Overdag leerde ik paardrijden op de grote stoere knol van de buurman die kortweg "Be" werd genoemd. Fanny heettte dat paard. Ze was heel groot en heel breed. Mijn zusje en ik mochten om beurt op haar rug rijden. Zonder zadel en zonder hoofdstel. Het was een van de leukste dingen die ik ooit had gedaan met mijn acht jaar.
Op een dag werden we wakker met bewolking.
We besloten naar het kanaal te wandelen met de buurman. Het paard, de honden en de geit gingen ook mee.
De aardappelmeelfabriek loosde afvalstoffen op het kanaal en mijn vader en moeder wilde foto's maken.
Toen we naderbij kwamen werd de stank onverdraaglijk.
Op het water dreef een muur van sneeuwachtig, wit schuim. Ondoordringbaar schuim.
De honden renden er pardoes in.
Pancho, onze dikke hond kwam snel weer boven. Maar Flippie kwam maar niet boven. Ineens sloeg de paniek toe.
Het weer sloeg ook om en het werd kouder. Ik hoorde mijn moeder gillen, ze riep de kleine zwarte hond.
Mijn vader pakte een hele grote tak en waadde door het stinkende schuim. Zover dat alleen zijn schouders nog zichtbaar waren. Be probeerde hem tegen te houden, zodat de stinkende massa hem niet zou verzwelgen. Na een tijdje gaf mijn vader het op. Ik zie hem nog zitten. Doorweekt. Mijn moeder huilend tegen hem aan. Pancho zat aan de rand van het  schuimende water. Zijn oren gespitst, zijn kop gebogen,  wachtend op zijn vriend.
Ik ben toen weggerend. Zo ver als ik maar kon. Heel hard. Toen ik me realiseerde dat ik niet wist wat ik moest doen ben ik maar ergens om gevallen. Ergens aan de kant van de weg.
Mijn moeder heeft me toen gevonden en meegenomen. We moesten terug naar de boerderij ook al wilde ik dat niet.

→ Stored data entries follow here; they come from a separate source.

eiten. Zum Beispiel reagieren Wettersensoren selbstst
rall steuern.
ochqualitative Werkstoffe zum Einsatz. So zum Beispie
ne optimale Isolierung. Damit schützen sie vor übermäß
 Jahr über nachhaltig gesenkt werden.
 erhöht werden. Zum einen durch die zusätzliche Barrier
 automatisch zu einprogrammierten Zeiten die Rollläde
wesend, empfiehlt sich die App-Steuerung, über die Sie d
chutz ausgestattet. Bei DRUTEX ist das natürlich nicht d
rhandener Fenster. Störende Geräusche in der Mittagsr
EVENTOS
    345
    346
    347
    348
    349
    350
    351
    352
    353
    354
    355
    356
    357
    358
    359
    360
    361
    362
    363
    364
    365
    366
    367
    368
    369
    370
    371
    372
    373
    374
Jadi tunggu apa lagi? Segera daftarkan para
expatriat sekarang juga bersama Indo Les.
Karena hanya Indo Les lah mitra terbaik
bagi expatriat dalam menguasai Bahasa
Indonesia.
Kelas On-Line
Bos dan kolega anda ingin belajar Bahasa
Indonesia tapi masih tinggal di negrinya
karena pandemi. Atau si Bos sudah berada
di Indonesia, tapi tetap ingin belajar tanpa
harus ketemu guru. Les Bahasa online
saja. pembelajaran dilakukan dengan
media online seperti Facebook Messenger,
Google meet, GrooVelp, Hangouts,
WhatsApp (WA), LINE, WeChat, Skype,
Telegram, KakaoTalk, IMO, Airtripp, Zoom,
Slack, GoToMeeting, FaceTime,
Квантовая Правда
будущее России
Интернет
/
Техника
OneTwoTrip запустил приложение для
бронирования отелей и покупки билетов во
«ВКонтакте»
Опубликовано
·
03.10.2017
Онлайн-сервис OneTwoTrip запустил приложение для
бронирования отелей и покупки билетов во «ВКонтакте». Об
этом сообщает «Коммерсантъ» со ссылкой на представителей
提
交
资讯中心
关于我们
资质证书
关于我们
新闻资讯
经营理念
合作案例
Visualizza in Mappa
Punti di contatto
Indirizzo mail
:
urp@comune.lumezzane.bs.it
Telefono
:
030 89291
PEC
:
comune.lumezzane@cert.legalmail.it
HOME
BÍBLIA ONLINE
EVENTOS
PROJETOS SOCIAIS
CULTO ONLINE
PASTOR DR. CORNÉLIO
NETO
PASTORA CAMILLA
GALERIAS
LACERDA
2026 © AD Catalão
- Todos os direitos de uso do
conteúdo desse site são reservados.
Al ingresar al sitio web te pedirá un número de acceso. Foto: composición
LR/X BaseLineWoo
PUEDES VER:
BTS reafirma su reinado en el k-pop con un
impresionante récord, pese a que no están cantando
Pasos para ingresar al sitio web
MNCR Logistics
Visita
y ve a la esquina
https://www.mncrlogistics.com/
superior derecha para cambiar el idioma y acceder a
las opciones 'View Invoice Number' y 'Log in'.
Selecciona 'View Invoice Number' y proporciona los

Een paar dagen later reden we naar huis. Mijn ouders voorin. Mijn zus en ik op de achterbank. De hond lag op de hoedenplank en keek naar buiten. De boerderij werd vager, kleiner en verdween tenslotte uit zicht.
De film werd weer afgespeeld, maar nu in omgekeerde volgorde. De boerderijen met hun namen, de bomen, de dorpen.

Vanaf die dag leek het afgelopen met het mooie weer. De zomer leek voorbij. Ik heb daarna nooit meer een echt mooie zomer meegemaakt in Groningen.